The Works brand will be gradually wound up following the transfer of its assets to SciTech, resulting in what Bruntwood called a “small number” of job losses – less than 5% of the total headcount.
Digging into GMPF
Valued at £28bn, the Greater Manchester Pension Fund is the largest of 86 funds that make up the Local Government Pension Scheme in England and Wales.
Its investment in Bruntwood SciTech is the first time a local government pension scheme has made a direct and active investment into a UK’s science, tech, and innovation specialist property platform, according to the JV.
“We have long admired Bruntwood SciTech and seen its impact on our doorstep in Manchester,” said Cllr Gerald Cooney, chair of the GMPF.
“We’re investing from society for society by deploying our capital to benefit the UK’s regional economies for the long-term. We’re excited about how we can now help to bring forward Bruntwood SciTech’s pipeline of transformational, world-class developments.”
Through its new structure, Bruntwood SciTech has “enabled other UK local authority pension funds to co-invest efficiently and on an asset-by-asset basis”, according to the JV.
This means that other would-be investors wouldn’t have to go through the lengthy process GMPF endured if they wanted to invest in SciTech.
Discussions are already underway with a number of other major local authority-linked funds for additional capital investment, Bruntwood said.

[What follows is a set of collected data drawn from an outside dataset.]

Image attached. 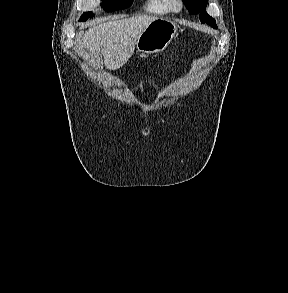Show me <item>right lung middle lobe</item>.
Here are the masks:
<instances>
[{
    "label": "right lung middle lobe",
    "instance_id": "1",
    "mask_svg": "<svg viewBox=\"0 0 288 293\" xmlns=\"http://www.w3.org/2000/svg\"><path fill=\"white\" fill-rule=\"evenodd\" d=\"M101 6L107 12H112L120 9H125L131 6L133 0H102ZM94 15L91 12H86L81 16L80 21H86L89 17L92 18Z\"/></svg>",
    "mask_w": 288,
    "mask_h": 293
}]
</instances>
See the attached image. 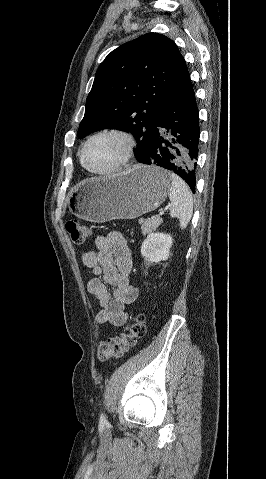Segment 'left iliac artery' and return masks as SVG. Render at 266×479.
Listing matches in <instances>:
<instances>
[{"label": "left iliac artery", "instance_id": "left-iliac-artery-1", "mask_svg": "<svg viewBox=\"0 0 266 479\" xmlns=\"http://www.w3.org/2000/svg\"><path fill=\"white\" fill-rule=\"evenodd\" d=\"M100 420H101V421H106V417H105V414H104V413H101V415H100Z\"/></svg>", "mask_w": 266, "mask_h": 479}]
</instances>
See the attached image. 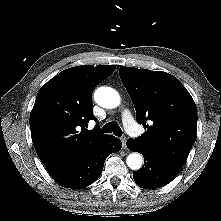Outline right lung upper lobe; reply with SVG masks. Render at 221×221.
Instances as JSON below:
<instances>
[{"label":"right lung upper lobe","instance_id":"cb5924a9","mask_svg":"<svg viewBox=\"0 0 221 221\" xmlns=\"http://www.w3.org/2000/svg\"><path fill=\"white\" fill-rule=\"evenodd\" d=\"M114 70V65L72 67L39 90L30 129L36 152L52 178L67 172L112 136L102 135L99 126L86 127L96 120L92 91Z\"/></svg>","mask_w":221,"mask_h":221}]
</instances>
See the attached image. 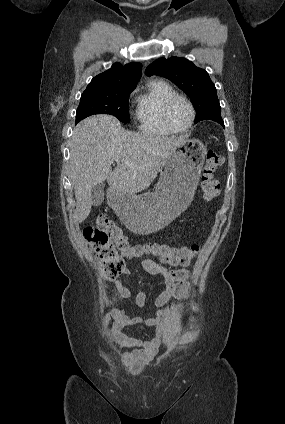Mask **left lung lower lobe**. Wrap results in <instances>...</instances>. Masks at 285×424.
<instances>
[{"label": "left lung lower lobe", "mask_w": 285, "mask_h": 424, "mask_svg": "<svg viewBox=\"0 0 285 424\" xmlns=\"http://www.w3.org/2000/svg\"><path fill=\"white\" fill-rule=\"evenodd\" d=\"M208 120L215 121V122H217V123L221 124V125L224 127V122H223V120H222V118H221V115H214V116H211V117H209V119H208Z\"/></svg>", "instance_id": "left-lung-lower-lobe-1"}]
</instances>
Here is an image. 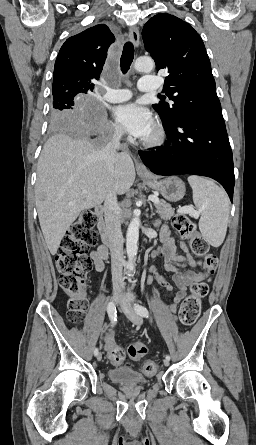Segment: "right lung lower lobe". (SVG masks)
<instances>
[{
	"label": "right lung lower lobe",
	"instance_id": "right-lung-lower-lobe-1",
	"mask_svg": "<svg viewBox=\"0 0 256 445\" xmlns=\"http://www.w3.org/2000/svg\"><path fill=\"white\" fill-rule=\"evenodd\" d=\"M88 119L90 120L89 134L107 137L110 134V128L106 122V116L103 109L92 107L88 110Z\"/></svg>",
	"mask_w": 256,
	"mask_h": 445
}]
</instances>
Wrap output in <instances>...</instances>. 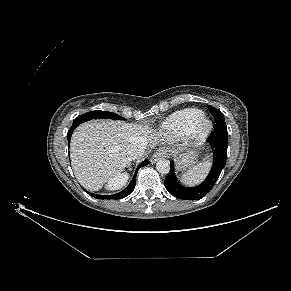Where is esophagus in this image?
Here are the masks:
<instances>
[{
  "label": "esophagus",
  "mask_w": 291,
  "mask_h": 291,
  "mask_svg": "<svg viewBox=\"0 0 291 291\" xmlns=\"http://www.w3.org/2000/svg\"><path fill=\"white\" fill-rule=\"evenodd\" d=\"M166 150L164 149H159L157 150L151 157L150 161L151 163H155L156 161H158L159 159L165 158L166 157Z\"/></svg>",
  "instance_id": "obj_1"
}]
</instances>
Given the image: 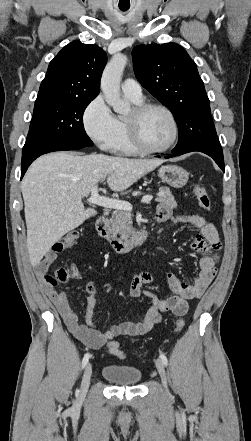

Bruntwood and Legal & General were advised on the GMPF deal by Eastdil and GMPF by CBRE.
Colin Thomasson, head of capital markets at CBRE Manchester, said: “This represents a landmark, strategically significant transaction for our client, The Greater Manchester Pension Fund which will position Bruntwood SciTech to capitalise on the significant growth opportunities available to the platform and boost domestic innovation capacity.
“We are confident that this will be the start of a positive partnership for all parties, enabling Bruntwood SciTech to fulfil its growth strategy and help deliver on the strategic objectives of the company and the Fund.”
Legal and property advisors were Freshfields, Addleshaw Goddard, Eversheds, Mills & Reeve, JLL, Deloitte, Greenberg Traurig (GT Law), Grant Thornton and PWC.